El Gobierno español difundió este jueves dos comunicados que, en conjunto, buscan subrayar la fortaleza de su economía y del mercado laboral. Por un lado, la Seguridad Social anunció que España alcanzó 21,7 millones de afiliados en septiembre, uno de los mejores datos de su serie histórica. Por otro, el Ministerio de Trabajo informó que el paro registrado descendió en 4.846 personas, marcando la primera caída en un mes de septiembre desde 2007 (salvo el periodo excepcional de la pandemia).

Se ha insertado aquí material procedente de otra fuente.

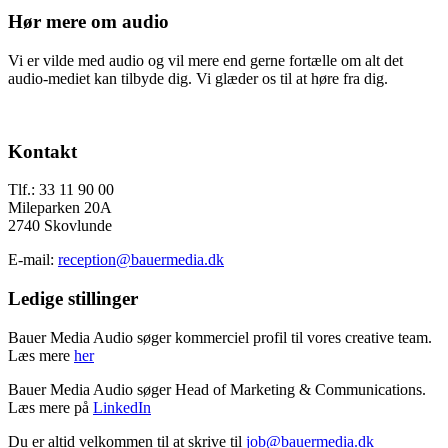
Hør mere om audio
Vi er vilde med audio og vil mere end gerne fortælle om alt det
audio-mediet kan tilbyde dig. Vi glæder os til at høre fra dig.
Send os en mail
Footer
Kontakt
Tlf.: 33 11 90 00
Mileparken 20A
2740 Skovlunde
E-mail:
reception@bauermedia.dk
Ledige stillinger
Bauer Media Audio søger kommerciel profil til vores creative team.
Læs mere
her
Bauer Media Audio søger Head of Marketing & Communications.
Læs mere på
LinkedIn
Du er altid velkommen til at skrive til
job@bauermedia.dk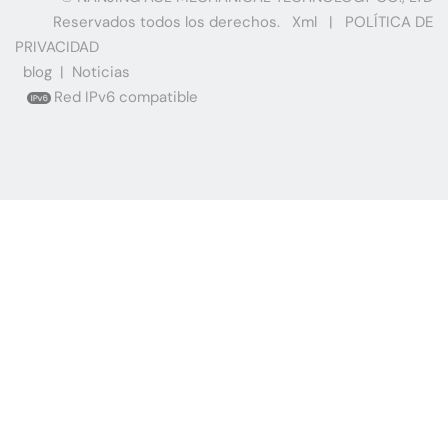
Reservados todos los derechos.
Xml
|
POLÍTICA DE
PRIVACIDAD
blog
|
Noticias
Red IPv6 compatible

En términos anuales, el desempleo se redujo en 153.620 personas (-6%), hasta quedar en 2,42 millones de parados, la cifra más baja en un septiembre desde hace 18 años. El descenso se notó en todos los sectores —construcción, servicios, industria y agricultura— y fue más acusado entre las mujeres.
El Gobierno de Pedro Sánchez no oculta el carácter político de estas cifras: en un país marcado por la crispación, la polarización ideológica y los escándalos de corrupción, la economía se presenta como el principal activo del Ejecutivo. A la vez que se erosiona la confianza en las instituciones, la Moncloa exhibe dos balances: más empleo estable gracias a la reforma laboral de 2021 y menos paro que antes de la crisis financiera de 2008.
Los datos también se proyectan hacia el exterior: España asegura estar creciendo a un ritmo superior al de Italia, Francia o Alemania, lo que refuerza la narrativa de estabilidad frente a un panorama político interno turbulento.